*Problem to solve*
Each line below should be repeated exactly as it stands.

*The data*

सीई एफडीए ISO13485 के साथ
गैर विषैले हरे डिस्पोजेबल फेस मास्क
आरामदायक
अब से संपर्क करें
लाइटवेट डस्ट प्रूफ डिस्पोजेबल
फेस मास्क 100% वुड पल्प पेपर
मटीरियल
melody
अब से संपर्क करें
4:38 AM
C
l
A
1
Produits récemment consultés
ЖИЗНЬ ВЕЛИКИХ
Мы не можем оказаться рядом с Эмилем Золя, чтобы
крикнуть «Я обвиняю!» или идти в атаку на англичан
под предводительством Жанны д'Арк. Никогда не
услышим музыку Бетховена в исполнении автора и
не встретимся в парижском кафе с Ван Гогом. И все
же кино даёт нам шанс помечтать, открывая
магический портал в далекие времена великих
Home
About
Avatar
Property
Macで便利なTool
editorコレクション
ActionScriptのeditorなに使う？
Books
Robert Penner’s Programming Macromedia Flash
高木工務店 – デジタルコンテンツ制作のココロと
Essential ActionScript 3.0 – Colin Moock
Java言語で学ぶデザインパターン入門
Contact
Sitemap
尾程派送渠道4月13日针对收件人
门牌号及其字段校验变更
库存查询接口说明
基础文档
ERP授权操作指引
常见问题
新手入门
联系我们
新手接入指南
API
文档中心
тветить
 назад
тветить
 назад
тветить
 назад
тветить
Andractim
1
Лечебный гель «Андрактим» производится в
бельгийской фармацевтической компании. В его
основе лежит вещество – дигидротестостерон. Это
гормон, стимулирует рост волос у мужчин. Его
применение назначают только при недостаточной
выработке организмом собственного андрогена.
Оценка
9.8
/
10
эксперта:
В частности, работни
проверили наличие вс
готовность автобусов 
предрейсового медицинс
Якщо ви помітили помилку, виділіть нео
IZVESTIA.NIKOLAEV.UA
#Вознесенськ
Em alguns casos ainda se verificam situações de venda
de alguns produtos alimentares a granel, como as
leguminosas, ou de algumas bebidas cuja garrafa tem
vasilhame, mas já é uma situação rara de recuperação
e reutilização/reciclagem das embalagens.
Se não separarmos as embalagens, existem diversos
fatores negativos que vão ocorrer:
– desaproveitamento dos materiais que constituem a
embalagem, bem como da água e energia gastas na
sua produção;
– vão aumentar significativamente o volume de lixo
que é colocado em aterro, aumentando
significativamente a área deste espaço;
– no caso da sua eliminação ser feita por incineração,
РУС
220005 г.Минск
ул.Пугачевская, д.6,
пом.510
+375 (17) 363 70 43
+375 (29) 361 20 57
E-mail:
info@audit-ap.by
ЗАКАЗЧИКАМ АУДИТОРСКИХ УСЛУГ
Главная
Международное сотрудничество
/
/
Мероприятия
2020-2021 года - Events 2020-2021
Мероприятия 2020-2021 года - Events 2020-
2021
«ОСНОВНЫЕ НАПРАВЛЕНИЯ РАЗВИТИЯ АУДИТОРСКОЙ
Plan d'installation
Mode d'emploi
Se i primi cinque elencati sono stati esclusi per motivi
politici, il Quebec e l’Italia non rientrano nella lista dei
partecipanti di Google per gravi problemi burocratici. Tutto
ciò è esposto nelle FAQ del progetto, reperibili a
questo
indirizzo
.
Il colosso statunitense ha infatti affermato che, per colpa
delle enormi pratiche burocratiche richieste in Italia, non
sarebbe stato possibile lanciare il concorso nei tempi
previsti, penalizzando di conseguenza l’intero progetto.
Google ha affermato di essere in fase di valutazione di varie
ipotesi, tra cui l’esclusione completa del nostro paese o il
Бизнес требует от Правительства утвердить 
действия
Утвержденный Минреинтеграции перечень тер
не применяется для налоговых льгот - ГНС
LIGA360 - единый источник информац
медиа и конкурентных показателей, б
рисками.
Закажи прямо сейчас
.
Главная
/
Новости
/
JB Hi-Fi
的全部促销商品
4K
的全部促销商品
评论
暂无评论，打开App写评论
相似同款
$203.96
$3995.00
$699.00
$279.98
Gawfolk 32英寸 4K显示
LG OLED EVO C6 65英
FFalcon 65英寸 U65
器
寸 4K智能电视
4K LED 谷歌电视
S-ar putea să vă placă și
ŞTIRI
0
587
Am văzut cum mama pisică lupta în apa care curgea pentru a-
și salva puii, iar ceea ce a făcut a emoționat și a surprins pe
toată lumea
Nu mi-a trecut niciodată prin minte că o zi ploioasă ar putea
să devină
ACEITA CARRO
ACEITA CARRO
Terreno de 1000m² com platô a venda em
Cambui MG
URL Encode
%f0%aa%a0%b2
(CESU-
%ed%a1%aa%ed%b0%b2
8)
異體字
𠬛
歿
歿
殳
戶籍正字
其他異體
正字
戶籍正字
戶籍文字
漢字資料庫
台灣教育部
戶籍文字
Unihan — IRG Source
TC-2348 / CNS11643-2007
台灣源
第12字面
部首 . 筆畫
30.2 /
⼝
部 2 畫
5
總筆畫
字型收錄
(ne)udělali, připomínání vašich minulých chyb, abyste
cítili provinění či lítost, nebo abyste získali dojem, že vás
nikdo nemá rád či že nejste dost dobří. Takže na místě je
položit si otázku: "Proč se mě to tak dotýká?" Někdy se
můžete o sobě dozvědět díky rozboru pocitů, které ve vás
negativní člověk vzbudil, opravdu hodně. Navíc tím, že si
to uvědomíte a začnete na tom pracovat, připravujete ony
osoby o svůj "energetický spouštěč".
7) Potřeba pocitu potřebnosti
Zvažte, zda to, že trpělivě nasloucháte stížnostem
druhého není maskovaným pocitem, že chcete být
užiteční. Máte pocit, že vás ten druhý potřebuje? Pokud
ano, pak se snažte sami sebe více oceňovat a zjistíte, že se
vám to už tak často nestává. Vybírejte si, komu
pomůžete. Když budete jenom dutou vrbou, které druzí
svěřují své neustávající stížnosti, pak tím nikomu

*Solved problem*
सीई एफडीए ISO13485 के साथ
गैर विषैले हरे डिस्पोजेबल फेस मास्क
आरामदायक
अब से संपर्क करें
लाइटवेट डस्ट प्रूफ डिस्पोजेबल
फेस मास्क 100% वुड पल्प पेपर
मटीरियल
melody
अब से संपर्क करें
4:38 AM
C
l
A
1
Produits récemment consultés
ЖИЗНЬ ВЕЛИКИХ
Мы не можем оказаться рядом с Эмилем Золя, чтобы
крикнуть «Я обвиняю!» или идти в атаку на англичан
под предводительством Жанны д'Арк. Никогда не
услышим музыку Бетховена в исполнении автора и
не встретимся в парижском кафе с Ван Гогом. И все
же кино даёт нам шанс помечтать, открывая
магический портал в далекие времена великих
Home
About
Avatar
Property
Macで便利なTool
editorコレクション
ActionScriptのeditorなに使う？
Books
Robert Penner’s Programming Macromedia Flash
高木工務店 – デジタルコンテンツ制作のココロと
Essential ActionScript 3.0 – Colin Moock
Java言語で学ぶデザインパターン入門
Contact
Sitemap
尾程派送渠道4月13日针对收件人
门牌号及其字段校验变更
库存查询接口说明
基础文档
ERP授权操作指引
常见问题
新手入门
联系我们
新手接入指南
API
文档中心
тветить
 назад
тветить
 назад
тветить
 назад
тветить
Andractim
1
Лечебный гель «Андрактим» производится в
бельгийской фармацевтической компании. В его
основе лежит вещество – дигидротестостерон. Это
гормон, стимулирует рост волос у мужчин. Его
применение назначают только при недостаточной
выработке организмом собственного андрогена.
Оценка
9.8
/
10
эксперта:
В частности, работни
проверили наличие вс
готовность автобусов 
предрейсового медицинс
Якщо ви помітили помилку, виділіть нео
IZVESTIA.NIKOLAEV.UA
#Вознесенськ
Em alguns casos ainda se verificam situações de venda
de alguns produtos alimentares a granel, como as
leguminosas, ou de algumas bebidas cuja garrafa tem
vasilhame, mas já é uma situação rara de recuperação
e reutilização/reciclagem das embalagens.
Se não separarmos as embalagens, existem diversos
fatores negativos que vão ocorrer:
– desaproveitamento dos materiais que constituem a
embalagem, bem como da água e energia gastas na
sua produção;
– vão aumentar significativamente o volume de lixo
que é colocado em aterro, aumentando
significativamente a área deste espaço;
– no caso da sua eliminação ser feita por incineração,
РУС
220005 г.Минск
ул.Пугачевская, д.6,
пом.510
+375 (17) 363 70 43
+375 (29) 361 20 57
E-mail:
info@audit-ap.by
ЗАКАЗЧИКАМ АУДИТОРСКИХ УСЛУГ
Главная
Международное сотрудничество
/
/
Мероприятия
2020-2021 года - Events 2020-2021
Мероприятия 2020-2021 года - Events 2020-
2021
«ОСНОВНЫЕ НАПРАВЛЕНИЯ РАЗВИТИЯ АУДИТОРСКОЙ
Plan d'installation
Mode d'emploi
Se i primi cinque elencati sono stati esclusi per motivi
politici, il Quebec e l’Italia non rientrano nella lista dei
partecipanti di Google per gravi problemi burocratici. Tutto
ciò è esposto nelle FAQ del progetto, reperibili a
questo
indirizzo
.
Il colosso statunitense ha infatti affermato che, per colpa
delle enormi pratiche burocratiche richieste in Italia, non
sarebbe stato possibile lanciare il concorso nei tempi
previsti, penalizzando di conseguenza l’intero progetto.
Google ha affermato di essere in fase di valutazione di varie
ipotesi, tra cui l’esclusione completa del nostro paese o il
Бизнес требует от Правительства утвердить 
действия
Утвержденный Минреинтеграции перечень тер
не применяется для налоговых льгот - ГНС
LIGA360 - единый источник информац
медиа и конкурентных показателей, б
рисками.
Закажи прямо сейчас
.
Главная
/
Новости
/
JB Hi-Fi
的全部促销商品
4K
的全部促销商品
评论
暂无评论，打开App写评论
相似同款
$203.96
$3995.00
$699.00
$279.98
Gawfolk 32英寸 4K显示
LG OLED EVO C6 65英
FFalcon 65英寸 U65
器
寸 4K智能电视
4K LED 谷歌电视
S-ar putea să vă placă și
ŞTIRI
0
587
Am văzut cum mama pisică lupta în apa care curgea pentru a-
și salva puii, iar ceea ce a făcut a emoționat și a surprins pe
toată lumea
Nu mi-a trecut niciodată prin minte că o zi ploioasă ar putea
să devină
ACEITA CARRO
ACEITA CARRO
Terreno de 1000m² com platô a venda em
Cambui MG
URL Encode
%f0%aa%a0%b2
(CESU-
%ed%a1%aa%ed%b0%b2
8)
異體字
𠬛
歿
歿
殳
戶籍正字
其他異體
正字
戶籍正字
戶籍文字
漢字資料庫
台灣教育部
戶籍文字
Unihan — IRG Source
TC-2348 / CNS11643-2007
台灣源
第12字面
部首 . 筆畫
30.2 /
⼝
部 2 畫
5
總筆畫
字型收錄
(ne)udělali, připomínání vašich minulých chyb, abyste
cítili provinění či lítost, nebo abyste získali dojem, že vás
nikdo nemá rád či že nejste dost dobří. Takže na místě je
položit si otázku: "Proč se mě to tak dotýká?" Někdy se
můžete o sobě dozvědět díky rozboru pocitů, které ve vás
negativní člověk vzbudil, opravdu hodně. Navíc tím, že si
to uvědomíte a začnete na tom pracovat, připravujete ony
osoby o svůj "energetický spouštěč".
7) Potřeba pocitu potřebnosti
Zvažte, zda to, že trpělivě nasloucháte stížnostem
druhého není maskovaným pocitem, že chcete být
užiteční. Máte pocit, že vás ten druhý potřebuje? Pokud
ano, pak se snažte sami sebe více oceňovat a zjistíte, že se
vám to už tak často nestává. Vybírejte si, komu
pomůžete. Když budete jenom dutou vrbou, které druzí
svěřují své neustávající stížnosti, pak tím nikomu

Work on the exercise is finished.